Open xzxzxzxz opened 3 years ago
Hi @xzxzxzxz, I'm not exactly sure why it's broken. If you can paste the log here, maybe I can help you diagnose. The code in plot.py is mostly a few lines of regular expression. If the output somehow changes, you should change the expression accordingly. Some online interactive tools help you debug, e.g., https://regexr.com/.

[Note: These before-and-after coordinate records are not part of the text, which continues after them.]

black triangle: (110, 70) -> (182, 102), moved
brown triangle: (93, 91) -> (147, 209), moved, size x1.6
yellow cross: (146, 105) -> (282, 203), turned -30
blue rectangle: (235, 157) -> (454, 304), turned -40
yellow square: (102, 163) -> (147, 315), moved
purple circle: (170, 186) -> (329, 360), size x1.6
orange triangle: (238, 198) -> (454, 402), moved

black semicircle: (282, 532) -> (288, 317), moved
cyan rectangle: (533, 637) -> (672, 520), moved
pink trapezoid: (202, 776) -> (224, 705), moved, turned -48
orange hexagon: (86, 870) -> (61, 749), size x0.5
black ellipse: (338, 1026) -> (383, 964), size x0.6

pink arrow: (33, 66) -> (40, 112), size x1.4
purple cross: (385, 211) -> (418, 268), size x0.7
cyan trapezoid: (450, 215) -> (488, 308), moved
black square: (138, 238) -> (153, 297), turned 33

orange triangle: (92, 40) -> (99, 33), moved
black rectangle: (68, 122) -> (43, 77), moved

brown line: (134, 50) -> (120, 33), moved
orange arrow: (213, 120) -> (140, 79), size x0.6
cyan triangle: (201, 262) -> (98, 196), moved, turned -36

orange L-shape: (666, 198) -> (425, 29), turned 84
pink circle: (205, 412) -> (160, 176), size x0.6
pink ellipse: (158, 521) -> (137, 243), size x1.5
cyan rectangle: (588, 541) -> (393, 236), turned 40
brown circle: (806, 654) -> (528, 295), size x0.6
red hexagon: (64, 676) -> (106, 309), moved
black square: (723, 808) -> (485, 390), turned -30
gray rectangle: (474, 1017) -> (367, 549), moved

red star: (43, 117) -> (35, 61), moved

I remember the validation performance oscillated during training, but I don't remember whether it was this much since it's been a while.
I used to train the policy with CPU instead of GPU since most of the time was spent on the simulation & lookforward calculation. I remember GPU didn't bring much speed gain. As for the training time, it was about half day to one day. There are some optimizations you could to speed the compucation up, however, at this poin, I'm not able to spend more time on this project. If you could spend some time optimizing the code, I believe you will also gain deeper understanding of it.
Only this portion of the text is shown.